▶ **WORK TO BE COMPLETED**
Of the entries below, restate word for word only the section that runs from the line with "CIPE’s work around" to the line with "urrently one of", counting both ends.

- - -

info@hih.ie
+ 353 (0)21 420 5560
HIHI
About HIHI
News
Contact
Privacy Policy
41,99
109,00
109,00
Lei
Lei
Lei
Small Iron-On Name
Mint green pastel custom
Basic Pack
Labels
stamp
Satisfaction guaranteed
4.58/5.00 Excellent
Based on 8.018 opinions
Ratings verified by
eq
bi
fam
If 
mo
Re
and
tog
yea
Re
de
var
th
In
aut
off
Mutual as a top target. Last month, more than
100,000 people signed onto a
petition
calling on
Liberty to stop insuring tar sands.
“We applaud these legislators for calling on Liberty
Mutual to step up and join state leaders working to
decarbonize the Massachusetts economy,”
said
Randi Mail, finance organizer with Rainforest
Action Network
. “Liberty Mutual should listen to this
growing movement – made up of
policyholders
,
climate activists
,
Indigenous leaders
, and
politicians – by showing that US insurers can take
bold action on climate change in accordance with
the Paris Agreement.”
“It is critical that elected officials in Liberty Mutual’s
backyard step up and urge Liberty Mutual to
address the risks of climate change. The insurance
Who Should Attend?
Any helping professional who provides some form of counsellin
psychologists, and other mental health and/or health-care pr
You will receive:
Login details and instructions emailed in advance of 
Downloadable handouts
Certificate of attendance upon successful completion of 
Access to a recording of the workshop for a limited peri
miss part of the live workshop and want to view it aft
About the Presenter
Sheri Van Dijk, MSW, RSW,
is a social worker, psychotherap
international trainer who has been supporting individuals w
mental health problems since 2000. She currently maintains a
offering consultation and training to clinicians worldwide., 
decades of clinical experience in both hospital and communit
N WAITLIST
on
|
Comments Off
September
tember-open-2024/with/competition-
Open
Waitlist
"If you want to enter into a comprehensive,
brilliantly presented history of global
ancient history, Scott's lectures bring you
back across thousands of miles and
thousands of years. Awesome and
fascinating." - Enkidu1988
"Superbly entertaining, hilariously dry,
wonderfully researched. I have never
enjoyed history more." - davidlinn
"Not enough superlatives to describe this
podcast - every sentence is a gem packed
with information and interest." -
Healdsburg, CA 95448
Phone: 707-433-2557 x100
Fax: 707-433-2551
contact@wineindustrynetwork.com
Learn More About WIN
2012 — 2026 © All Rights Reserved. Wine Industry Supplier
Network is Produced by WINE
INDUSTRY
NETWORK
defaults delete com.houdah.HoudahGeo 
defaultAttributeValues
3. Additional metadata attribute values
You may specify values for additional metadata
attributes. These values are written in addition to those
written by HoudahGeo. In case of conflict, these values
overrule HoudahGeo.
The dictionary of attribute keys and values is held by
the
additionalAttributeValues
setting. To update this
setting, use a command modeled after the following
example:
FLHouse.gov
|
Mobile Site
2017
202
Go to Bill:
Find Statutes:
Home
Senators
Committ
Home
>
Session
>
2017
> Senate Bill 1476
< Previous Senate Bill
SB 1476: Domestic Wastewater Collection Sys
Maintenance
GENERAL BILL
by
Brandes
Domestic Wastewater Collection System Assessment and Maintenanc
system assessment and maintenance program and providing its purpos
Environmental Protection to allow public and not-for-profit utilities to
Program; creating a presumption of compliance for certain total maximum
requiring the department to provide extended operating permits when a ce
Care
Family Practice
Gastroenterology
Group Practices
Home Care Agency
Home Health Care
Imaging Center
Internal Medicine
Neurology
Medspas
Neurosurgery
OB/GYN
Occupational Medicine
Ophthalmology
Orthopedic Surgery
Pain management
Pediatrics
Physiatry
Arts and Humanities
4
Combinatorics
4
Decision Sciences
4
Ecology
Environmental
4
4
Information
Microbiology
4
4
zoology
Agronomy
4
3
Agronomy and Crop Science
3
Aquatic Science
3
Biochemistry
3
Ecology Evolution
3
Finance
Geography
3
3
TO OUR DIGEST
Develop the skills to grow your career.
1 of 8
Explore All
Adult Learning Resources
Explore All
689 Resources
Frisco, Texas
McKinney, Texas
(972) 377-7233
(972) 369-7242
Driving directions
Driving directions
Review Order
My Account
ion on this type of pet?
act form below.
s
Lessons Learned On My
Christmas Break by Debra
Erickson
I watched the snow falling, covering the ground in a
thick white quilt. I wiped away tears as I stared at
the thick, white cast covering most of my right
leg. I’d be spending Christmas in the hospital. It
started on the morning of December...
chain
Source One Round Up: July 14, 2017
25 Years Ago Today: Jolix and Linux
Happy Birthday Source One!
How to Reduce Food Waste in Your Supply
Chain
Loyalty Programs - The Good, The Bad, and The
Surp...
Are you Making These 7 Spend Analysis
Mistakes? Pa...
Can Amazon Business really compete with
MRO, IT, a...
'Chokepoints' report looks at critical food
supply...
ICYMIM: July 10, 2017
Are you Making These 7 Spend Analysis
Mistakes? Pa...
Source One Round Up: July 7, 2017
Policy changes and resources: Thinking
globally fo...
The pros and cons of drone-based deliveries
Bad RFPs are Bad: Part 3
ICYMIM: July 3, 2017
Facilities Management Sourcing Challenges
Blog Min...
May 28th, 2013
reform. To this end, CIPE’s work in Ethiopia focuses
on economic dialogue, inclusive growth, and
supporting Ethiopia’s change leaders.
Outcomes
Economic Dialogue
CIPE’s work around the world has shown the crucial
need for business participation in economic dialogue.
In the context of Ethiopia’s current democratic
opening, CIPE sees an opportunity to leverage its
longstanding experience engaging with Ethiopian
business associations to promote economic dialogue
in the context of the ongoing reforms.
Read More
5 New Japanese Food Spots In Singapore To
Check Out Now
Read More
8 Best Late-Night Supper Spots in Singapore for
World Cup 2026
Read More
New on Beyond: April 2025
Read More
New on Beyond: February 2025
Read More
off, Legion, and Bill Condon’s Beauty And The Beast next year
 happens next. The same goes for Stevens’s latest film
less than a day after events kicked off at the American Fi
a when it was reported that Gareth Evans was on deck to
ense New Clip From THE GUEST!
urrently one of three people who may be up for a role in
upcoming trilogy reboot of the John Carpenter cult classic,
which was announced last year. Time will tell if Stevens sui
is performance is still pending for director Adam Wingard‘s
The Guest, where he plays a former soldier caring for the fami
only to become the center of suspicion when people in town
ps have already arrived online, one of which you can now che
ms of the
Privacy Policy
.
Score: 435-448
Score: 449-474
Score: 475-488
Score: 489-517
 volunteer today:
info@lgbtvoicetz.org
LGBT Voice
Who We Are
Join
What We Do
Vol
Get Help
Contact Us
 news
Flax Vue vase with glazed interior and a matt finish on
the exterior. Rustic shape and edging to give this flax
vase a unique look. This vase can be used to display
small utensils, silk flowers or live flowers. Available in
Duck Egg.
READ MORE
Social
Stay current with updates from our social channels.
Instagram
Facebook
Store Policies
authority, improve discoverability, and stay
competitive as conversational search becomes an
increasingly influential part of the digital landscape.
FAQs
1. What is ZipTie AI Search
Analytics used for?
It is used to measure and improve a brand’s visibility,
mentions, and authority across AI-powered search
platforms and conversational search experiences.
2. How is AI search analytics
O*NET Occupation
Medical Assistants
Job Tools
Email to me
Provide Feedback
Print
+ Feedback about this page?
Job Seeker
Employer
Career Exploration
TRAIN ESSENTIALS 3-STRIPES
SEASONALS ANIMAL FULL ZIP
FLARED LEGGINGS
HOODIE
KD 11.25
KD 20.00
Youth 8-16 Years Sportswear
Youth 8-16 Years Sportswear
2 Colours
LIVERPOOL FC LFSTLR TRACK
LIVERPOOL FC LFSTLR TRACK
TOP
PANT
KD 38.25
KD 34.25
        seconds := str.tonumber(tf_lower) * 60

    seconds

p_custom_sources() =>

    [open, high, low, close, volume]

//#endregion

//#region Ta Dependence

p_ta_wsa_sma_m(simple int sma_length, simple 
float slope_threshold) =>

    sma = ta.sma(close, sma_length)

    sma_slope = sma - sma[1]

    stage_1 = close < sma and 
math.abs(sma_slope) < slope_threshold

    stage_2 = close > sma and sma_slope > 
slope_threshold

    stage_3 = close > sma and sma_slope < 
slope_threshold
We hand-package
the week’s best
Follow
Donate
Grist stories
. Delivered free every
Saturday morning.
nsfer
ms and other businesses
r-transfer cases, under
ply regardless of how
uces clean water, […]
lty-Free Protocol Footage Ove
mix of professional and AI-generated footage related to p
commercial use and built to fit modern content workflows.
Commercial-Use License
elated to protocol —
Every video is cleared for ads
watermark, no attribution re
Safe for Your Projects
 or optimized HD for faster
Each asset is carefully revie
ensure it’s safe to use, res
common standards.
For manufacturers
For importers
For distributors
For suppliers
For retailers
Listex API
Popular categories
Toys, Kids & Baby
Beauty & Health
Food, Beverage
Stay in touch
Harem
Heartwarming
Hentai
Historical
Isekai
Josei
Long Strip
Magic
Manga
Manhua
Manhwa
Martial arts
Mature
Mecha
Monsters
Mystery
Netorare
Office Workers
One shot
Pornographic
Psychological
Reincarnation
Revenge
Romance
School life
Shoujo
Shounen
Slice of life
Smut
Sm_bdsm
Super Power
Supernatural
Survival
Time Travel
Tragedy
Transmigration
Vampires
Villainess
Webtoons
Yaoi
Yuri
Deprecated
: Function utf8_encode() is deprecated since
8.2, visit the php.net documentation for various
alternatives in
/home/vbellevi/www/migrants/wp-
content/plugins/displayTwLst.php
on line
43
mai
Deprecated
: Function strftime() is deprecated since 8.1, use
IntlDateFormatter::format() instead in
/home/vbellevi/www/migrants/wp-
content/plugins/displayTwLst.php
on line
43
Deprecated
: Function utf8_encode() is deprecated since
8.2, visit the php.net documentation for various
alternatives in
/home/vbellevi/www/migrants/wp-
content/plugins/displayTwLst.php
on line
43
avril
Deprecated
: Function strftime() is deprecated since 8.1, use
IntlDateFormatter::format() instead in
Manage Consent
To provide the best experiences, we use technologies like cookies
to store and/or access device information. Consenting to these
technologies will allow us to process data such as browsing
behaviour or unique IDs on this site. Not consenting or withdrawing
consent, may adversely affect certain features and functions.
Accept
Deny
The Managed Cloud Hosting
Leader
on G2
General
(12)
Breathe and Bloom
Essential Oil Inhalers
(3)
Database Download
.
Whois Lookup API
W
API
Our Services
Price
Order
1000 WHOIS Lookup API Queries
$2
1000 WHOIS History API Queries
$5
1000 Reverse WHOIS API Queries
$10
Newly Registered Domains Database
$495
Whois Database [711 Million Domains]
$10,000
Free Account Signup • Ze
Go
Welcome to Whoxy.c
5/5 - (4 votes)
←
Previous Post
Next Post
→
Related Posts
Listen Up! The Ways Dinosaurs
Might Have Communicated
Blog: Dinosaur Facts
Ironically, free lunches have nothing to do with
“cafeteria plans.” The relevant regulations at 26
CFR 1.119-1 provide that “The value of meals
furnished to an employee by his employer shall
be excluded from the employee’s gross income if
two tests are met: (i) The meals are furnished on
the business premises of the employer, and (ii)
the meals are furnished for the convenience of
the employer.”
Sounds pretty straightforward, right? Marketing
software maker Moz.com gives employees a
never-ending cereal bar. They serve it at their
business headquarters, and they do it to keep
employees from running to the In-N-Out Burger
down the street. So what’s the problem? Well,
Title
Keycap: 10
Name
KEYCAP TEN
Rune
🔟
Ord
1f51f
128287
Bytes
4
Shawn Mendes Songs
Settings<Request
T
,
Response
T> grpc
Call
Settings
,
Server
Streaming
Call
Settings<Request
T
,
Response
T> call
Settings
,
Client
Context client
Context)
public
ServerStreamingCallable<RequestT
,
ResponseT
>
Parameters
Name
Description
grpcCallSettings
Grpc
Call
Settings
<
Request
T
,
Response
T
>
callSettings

- - -

▶ **EXERCISE SOLUTION**
CIPE’s work around the world has shown the crucial
need for business participation in economic dialogue.
In the context of Ethiopia’s current democratic
opening, CIPE sees an opportunity to leverage its
longstanding experience engaging with Ethiopian
business associations to promote economic dialogue
in the context of the ongoing reforms.
Read More
5 New Japanese Food Spots In Singapore To
Check Out Now
Read More
8 Best Late-Night Supper Spots in Singapore for
World Cup 2026
Read More
New on Beyond: April 2025
Read More
New on Beyond: February 2025
Read More
off, Legion, and Bill Condon’s Beauty And The Beast next year
 happens next. The same goes for Stevens’s latest film
less than a day after events kicked off at the American Fi
a when it was reported that Gareth Evans was on deck to
ense New Clip From THE GUEST!
urrently one of three people who may be up for a role in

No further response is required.